No images, please. Copy each entry below exactly as it reads.
- - -
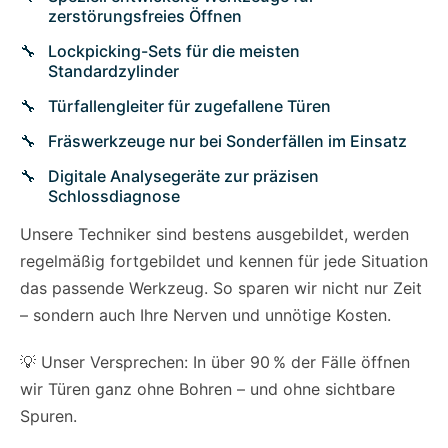
zerstörungsfreies Öffnen
Lockpicking-Sets für die meisten
Standardzylinder
Türfallengleiter für zugefallene Türen
Fräswerkzeuge nur bei Sonderfällen im Einsatz
Digitale Analysegeräte zur präzisen
Schlossdiagnose
Unsere Techniker sind bestens ausgebildet, werden
regelmäßig fortgebildet und kennen für jede Situation
das passende Werkzeug. So sparen wir nicht nur Zeit
– sondern auch Ihre Nerven und unnötige Kosten.
💡 Unser Versprechen: In über 90 % der Fälle öffnen
wir Türen ganz ohne Bohren – und ohne sichtbare
Spuren.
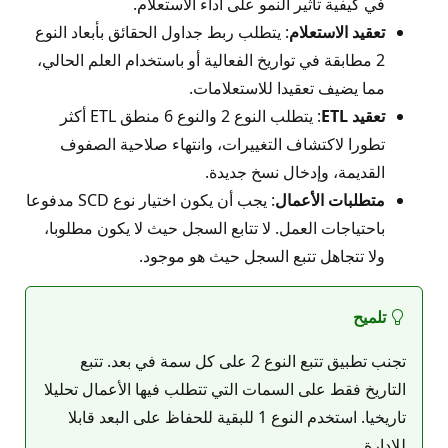
في كيفية تأثير النمو على أداء الاستعلام.
تعقيد الاستعلام
: يتطلب ربط جداول الحقائق بأبعاد النوع
2 مطابقة في تواريخ الفعالية أو باستخدام العلم الحالي،
مما يضيف تعقيدا للاستعلامات.
تعقيد ETL
: يتطلب النوع 2 والنوع 6 منطق ETL أكثر
تطورا لاكتشاف التغييرات، وانتهاء صلاحية الصفوف
القديمة، وإدخال نسخ جديدة.
متطلبات الأعمال
: يجب أن يكون اختيار نوع SCD مدفوعا
باحتياجات العمل. لا تتابع السجل حيث لا يكون مطلوبا،
ولا تتجاهل تتبع السجل حيث هو موجود.
تلميح
تجنب تطبيق تتبع النوع 2 على كل سمة في بعد. تتبع
التاريخ فقط على السمات التي تتطلب فيها الأعمال تحليلا
تاريخيا. استخدم النوع 1 للبقية للحفاظ على البعد قابلا
للإدارة.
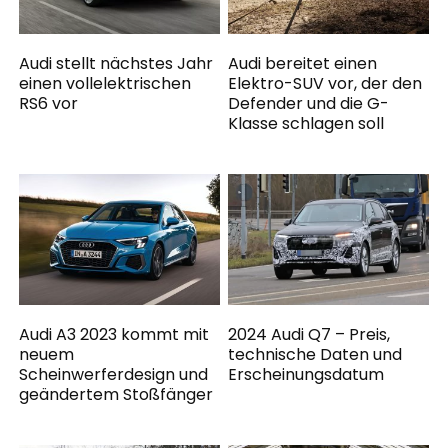
Audi stellt nächstes Jahr
Audi bereitet einen
einen vollelektrischen
Elektro-SUV vor, der den
RS6 vor
Defender und die G-
Klasse schlagen soll
Audi A3 2023 kommt mit
2024 Audi Q7 – Preis,
neuem
technische Daten und
Scheinwerferdesign und
Erscheinungsdatum
geändertem Stoßfänger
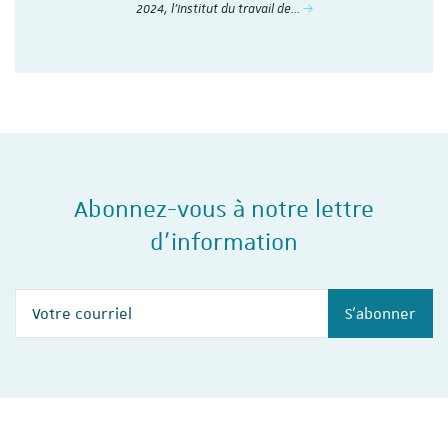
2024, l'Institut du travail de…
Abonnez-vous à notre lettre
d'information
Votre courriel
S'abonner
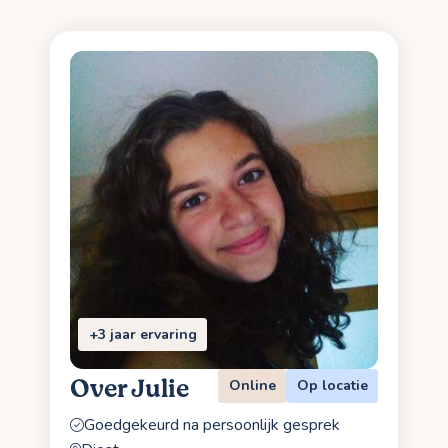
+3 jaar ervaring
Over Julie
Online
Op locatie
Goedgekeurd na persoonlijk gesprek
- - -
*Exercise solution*:
zerstörungsfreies Öffnen
Lockpicking-Sets für die meisten
Standardzylinder
Türfallengleiter für zugefallene Türen
Fräswerkzeuge nur bei Sonderfällen im Einsatz
Digitale Analysegeräte zur präzisen
Schlossdiagnose
Unsere Techniker sind bestens ausgebildet, werden
regelmäßig fortgebildet und kennen für jede Situation
das passende Werkzeug. So sparen wir nicht nur Zeit
– sondern auch Ihre Nerven und unnötige Kosten.
💡 Unser Versprechen: In über 90 % der Fälle öffnen
wir Türen ganz ohne Bohren – und ohne sichtbare
Spuren.
في كيفية تأثير النمو على أداء الاستعلام.
تعقيد الاستعلام
: يتطلب ربط جداول الحقائق بأبعاد النوع
2 مطابقة في تواريخ الفعالية أو باستخدام العلم الحالي،
مما يضيف تعقيدا للاستعلامات.
تعقيد ETL
: يتطلب النوع 2 والنوع 6 منطق ETL أكثر
تطورا لاكتشاف التغييرات، وانتهاء صلاحية الصفوف
القديمة، وإدخال نسخ جديدة.
متطلبات الأعمال
: يجب أن يكون اختيار نوع SCD مدفوعا
باحتياجات العمل. لا تتابع السجل حيث لا يكون مطلوبا،
ولا تتجاهل تتبع السجل حيث هو موجود.
تلميح
تجنب تطبيق تتبع النوع 2 على كل سمة في بعد. تتبع
التاريخ فقط على السمات التي تتطلب فيها الأعمال تحليلا
تاريخيا. استخدم النوع 1 للبقية للحفاظ على البعد قابلا
للإدارة.
Audi stellt nächstes Jahr
Audi bereitet einen
einen vollelektrischen
Elektro-SUV vor, der den
RS6 vor
Defender und die G-
Klasse schlagen soll
Audi A3 2023 kommt mit
2024 Audi Q7 – Preis,
neuem
technische Daten und
Scheinwerferdesign und
Erscheinungsdatum
geändertem Stoßfänger
2024, l'Institut du travail de…
Abonnez-vous à notre lettre
d'information
Votre courriel
S'abonner
+3 jaar ervaring
Over Julie
Online
Op locatie
Goedgekeurd na persoonlijk gesprek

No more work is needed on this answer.